In this post I give Scott Senn's resolution of the seeming contradiction in the Apology. In a subsequent post I'll give the resolution I favor and discuss readers' comments.
Senn attributes the following view to Plato's Socrates. The only "intrinsic good" (read simply: good) is virtue. All other things are instrumentally good at best; and they are instrumental for one thing only, namely, one's growth in virtue. If the jury takes away such instrumental goods, then, it merely prevents Socrates from further growth in virtue (and in that sense it can harm him); but it cannot take away or diminish the virtue that Socrates already has (and in that sense he is invulnerable to being harmed).
The resolution seems new only in its use of a distinction between, as Senn calls it, "damaging" versus "obstructing". Senn gives these definitions:
X damages P =df. X causes P to lose some intrinsic good that P already possessed, or X causes P to gain some intrinsic bad that P did not already have.And then Senn explains:
X obstructs P =df. X decreases P's ability to gain intrinsic good (or decreases P's ability to be rid of intrinsic bad).
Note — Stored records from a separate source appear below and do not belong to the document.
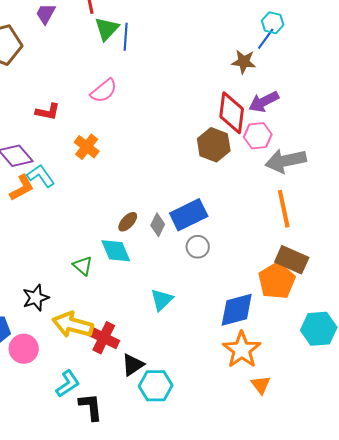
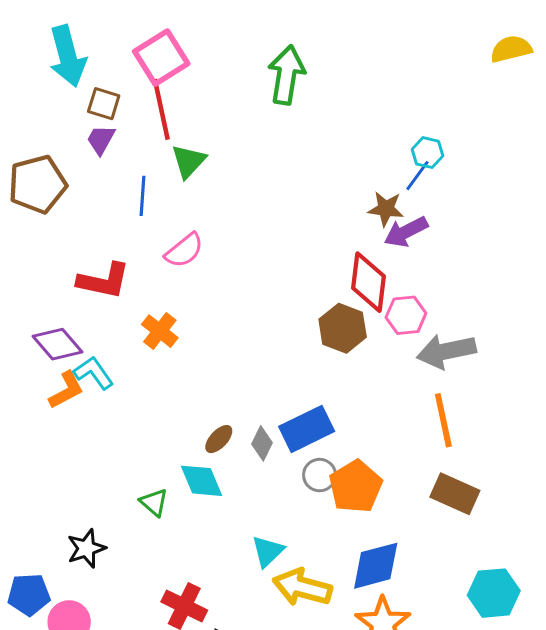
blue line: (126, 37) -> (143, 196), moved
purple arrow: (264, 102) -> (406, 232), moved
red L-shape: (48, 112) -> (104, 281), size x1.5
orange pentagon: (277, 281) -> (356, 487), moved
yellow arrow: (73, 325) -> (302, 587), moved

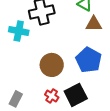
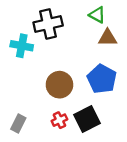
red cross: (52, 96) -> (59, 120), turned 32

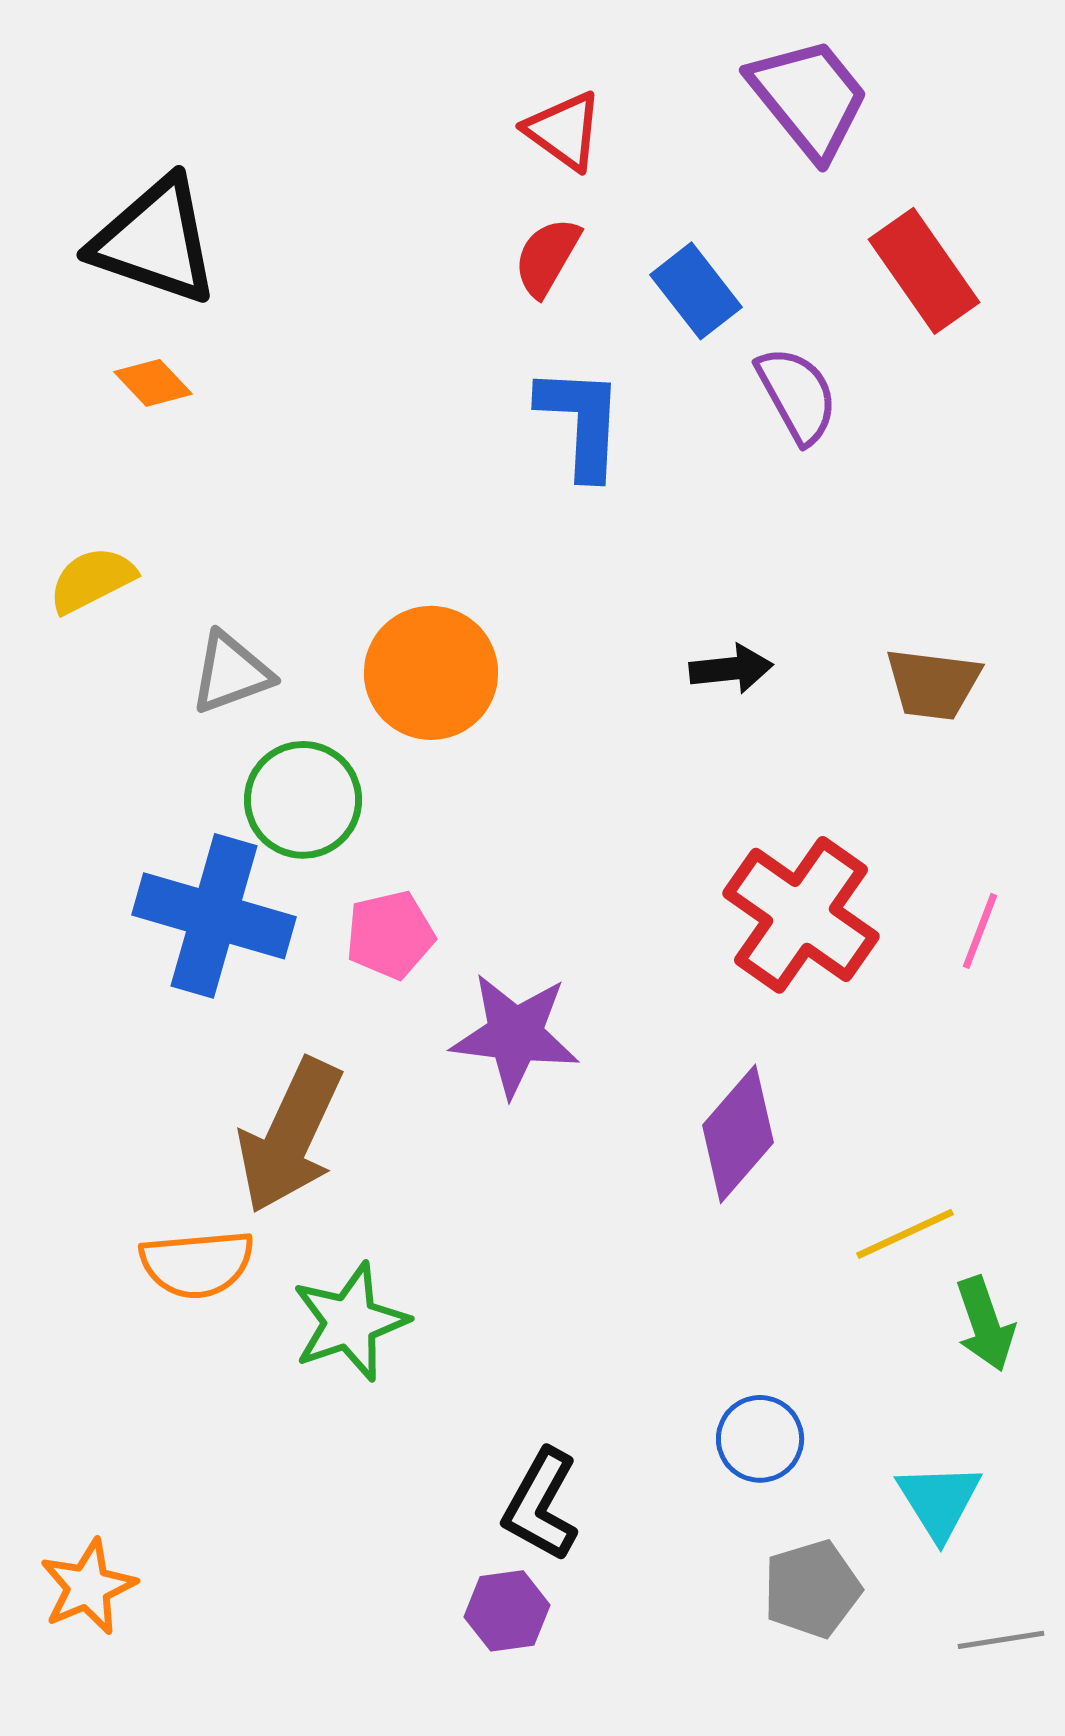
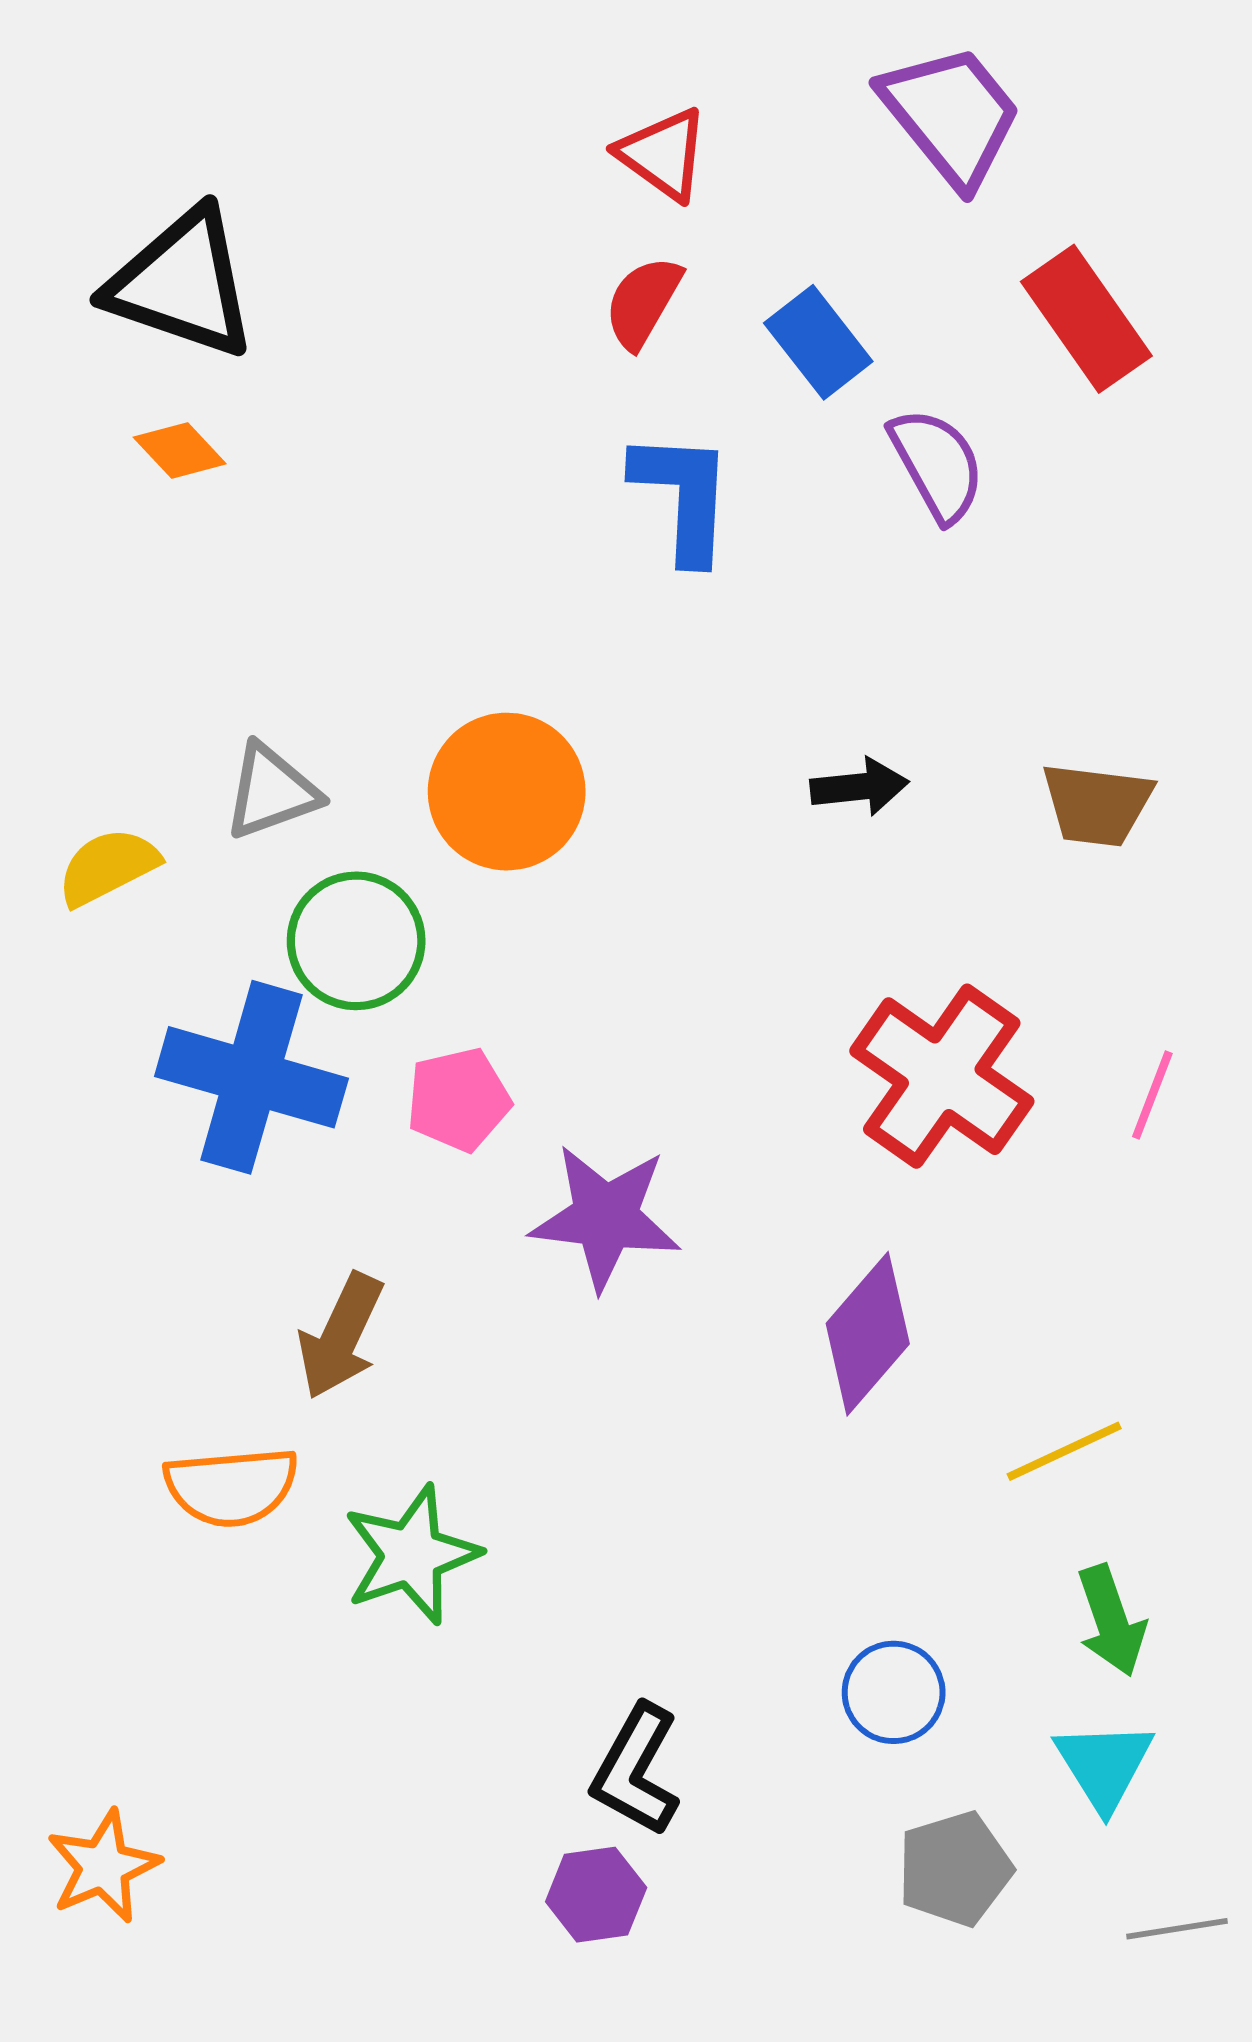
yellow semicircle: (92, 580) -> (108, 867), moved
brown arrow: (290, 1136) -> (341, 1336), size x0.7
green arrow: (985, 1324) -> (1111, 1621), moved

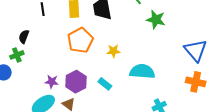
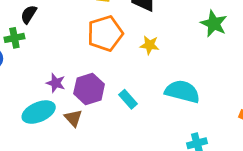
yellow star: (113, 51) -> (149, 45), moved

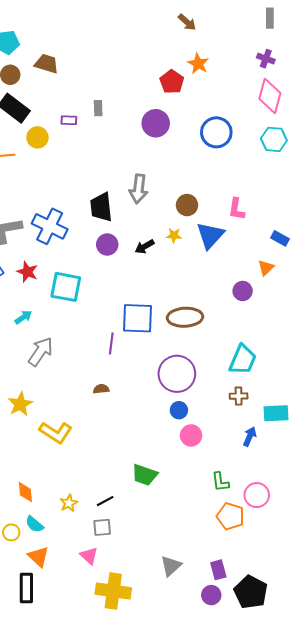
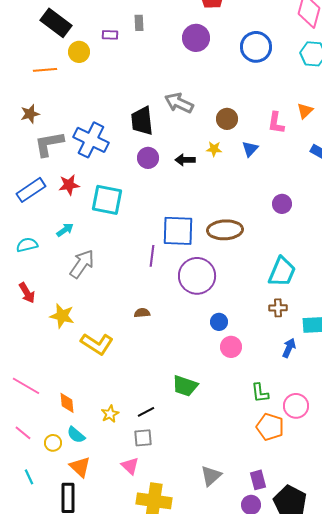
gray arrow: (139, 189) -> (179, 103), turned 108
blue triangle: (210, 235) -> (250, 149), size x0.6
black arrow: (145, 247) -> (185, 160), turned 30
orange triangle: (266, 268) -> (305, 111), moved
red star: (27, 272) -> (69, 185), turned -30
purple circle: (177, 374) -> (197, 276), moved
brown semicircle: (101, 389) -> (142, 313), moved
yellow star: (20, 404) -> (62, 316), turned -30

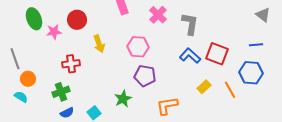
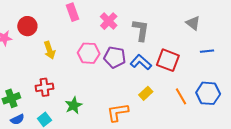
gray triangle: (263, 15) -> (193, 23), moved
red cross: (71, 64) -> (44, 87), moved
blue hexagon: (251, 73) -> (208, 93), moved
purple pentagon: (145, 76) -> (115, 57), moved
yellow rectangle: (204, 87) -> (146, 93), moved

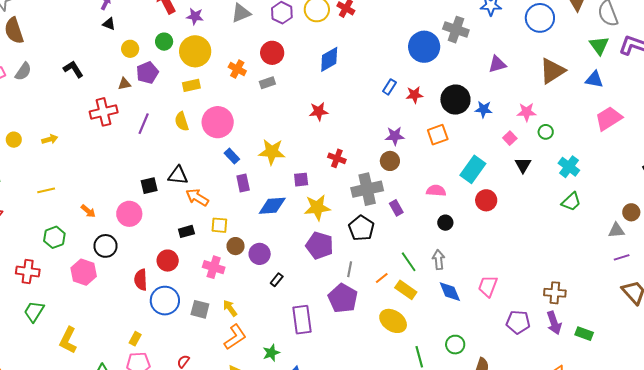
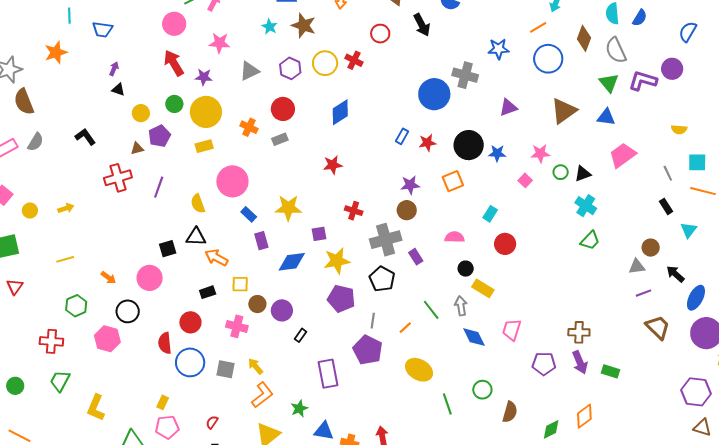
yellow semicircle: (182, 121) -> (198, 204), moved
black triangle: (523, 165) -> (583, 174), moved, turned 42
cyan rectangle: (473, 169) -> (490, 214), size x0.6
yellow rectangle: (406, 290) -> (483, 288), moved

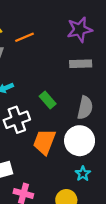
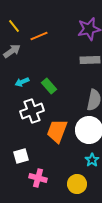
green rectangle: (48, 100) -> (49, 86), moved

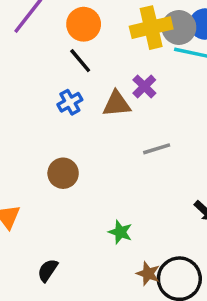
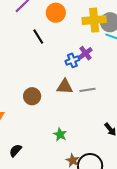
black line: (80, 61) -> (38, 37), moved
blue cross: (70, 102) -> (72, 60), moved
brown triangle: (117, 104) -> (65, 87), moved

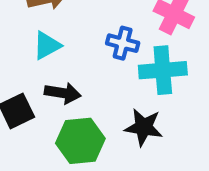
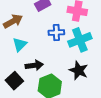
black star: (144, 127) -> (79, 70), turned 30

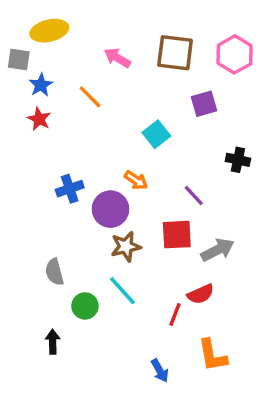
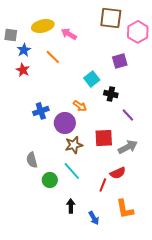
yellow ellipse: (49, 31) -> (43, 26), moved
brown square: (175, 53) -> (111, 18), moved
black cross: (238, 160) -> (111, 94), moved
purple line: (194, 195) -> (128, 115), moved
black arrow: (53, 342) -> (71, 206), moved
... Socrates thinks he cannot be damaged. On the other hand, when he does allow that he may suffer injury (Ap. 25 D 1) or something bad (25 E, 37 B-38 B), he must (if he is not contradicting himself) be thinking only of the obstructive kind of injury. This fits very well 37B-38B; for clearly being silenced is bad only obstructively: it takes away his ability to discuss and examine (37 E-38 A), the value of which (it is natural to suppose) is instrumental. It is plausible that Socrates would similarly explain the badness of imprisonment and exile: they would take away his freedom to philosophize with whomever he wants, especially those reputed to be wise. Likewise, being fed in the Prytaneion is 'good' because it will help him continue to examine people (36 D). In the whole passage (surrounding and including 37 B-38 B), therefore, it seems that he is discussing things that are bad only obstructively and good only instrumentally. Only these do the Athenians have the power to bring about. We need not think that Socrates has in mind any other kind of injury at 25D-E.Your views on the successfulness of this resolution?